[Source data]
□ □ □ □
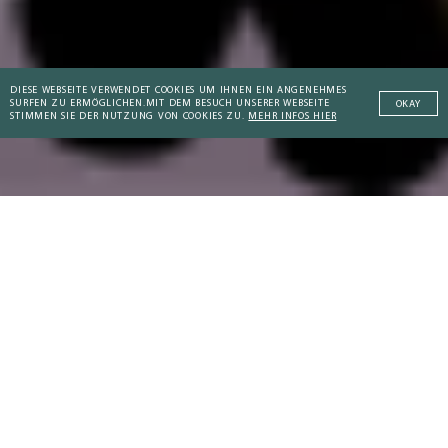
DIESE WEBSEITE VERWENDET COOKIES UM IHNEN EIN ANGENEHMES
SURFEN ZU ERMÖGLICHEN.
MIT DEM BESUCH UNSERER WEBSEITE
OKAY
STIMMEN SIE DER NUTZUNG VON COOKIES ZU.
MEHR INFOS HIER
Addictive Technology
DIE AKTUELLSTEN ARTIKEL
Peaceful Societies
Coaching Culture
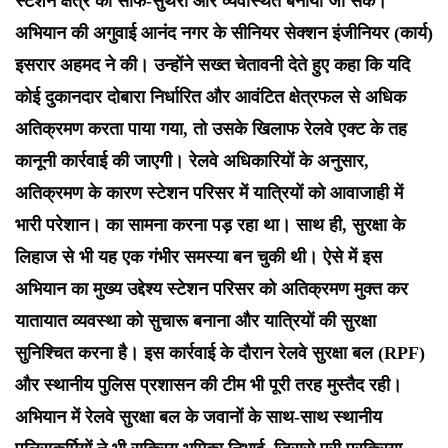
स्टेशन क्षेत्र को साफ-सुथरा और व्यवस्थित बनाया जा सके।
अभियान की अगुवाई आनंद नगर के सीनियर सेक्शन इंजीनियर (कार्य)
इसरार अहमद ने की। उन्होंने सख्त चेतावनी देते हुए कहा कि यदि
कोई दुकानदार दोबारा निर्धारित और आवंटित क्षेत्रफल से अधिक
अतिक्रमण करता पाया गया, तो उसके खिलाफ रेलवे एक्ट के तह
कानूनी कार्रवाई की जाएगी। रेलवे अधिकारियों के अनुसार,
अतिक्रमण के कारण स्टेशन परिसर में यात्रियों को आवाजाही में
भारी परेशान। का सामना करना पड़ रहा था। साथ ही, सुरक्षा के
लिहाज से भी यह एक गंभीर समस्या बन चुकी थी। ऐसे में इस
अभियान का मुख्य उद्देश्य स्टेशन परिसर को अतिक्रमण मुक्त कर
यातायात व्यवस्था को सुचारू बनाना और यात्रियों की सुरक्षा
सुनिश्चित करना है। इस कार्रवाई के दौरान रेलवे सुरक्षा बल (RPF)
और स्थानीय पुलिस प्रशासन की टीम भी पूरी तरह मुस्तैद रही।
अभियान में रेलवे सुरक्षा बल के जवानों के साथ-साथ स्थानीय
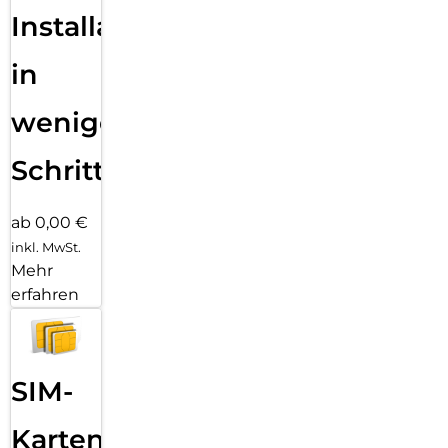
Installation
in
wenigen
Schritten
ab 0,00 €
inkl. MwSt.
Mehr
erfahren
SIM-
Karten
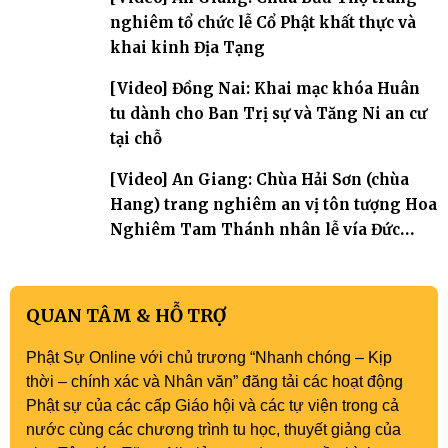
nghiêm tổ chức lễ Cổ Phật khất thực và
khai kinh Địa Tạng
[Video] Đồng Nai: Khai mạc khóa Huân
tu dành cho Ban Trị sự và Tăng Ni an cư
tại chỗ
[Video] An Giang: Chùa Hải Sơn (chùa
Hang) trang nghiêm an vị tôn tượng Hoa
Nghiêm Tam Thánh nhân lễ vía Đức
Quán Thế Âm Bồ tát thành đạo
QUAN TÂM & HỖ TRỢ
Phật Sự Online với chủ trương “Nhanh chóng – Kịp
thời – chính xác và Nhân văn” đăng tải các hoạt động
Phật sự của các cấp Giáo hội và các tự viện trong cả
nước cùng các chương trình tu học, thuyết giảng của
□ □ □ □
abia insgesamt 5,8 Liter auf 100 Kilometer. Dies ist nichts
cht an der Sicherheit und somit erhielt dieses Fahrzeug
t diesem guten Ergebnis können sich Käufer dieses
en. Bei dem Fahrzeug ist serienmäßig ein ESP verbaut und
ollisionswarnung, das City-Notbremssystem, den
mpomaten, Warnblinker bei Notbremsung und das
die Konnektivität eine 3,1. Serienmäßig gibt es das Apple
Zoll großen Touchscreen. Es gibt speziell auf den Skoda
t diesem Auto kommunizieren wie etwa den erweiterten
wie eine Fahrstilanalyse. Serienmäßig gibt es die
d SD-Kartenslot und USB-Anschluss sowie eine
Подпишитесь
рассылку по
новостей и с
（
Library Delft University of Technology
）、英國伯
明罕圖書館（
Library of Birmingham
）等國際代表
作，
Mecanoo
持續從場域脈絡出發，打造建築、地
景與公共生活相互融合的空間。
□ □ □ □
How many lines of the entries above hold the string "diesem"? Reply with the number alone.

_Exercise output_
2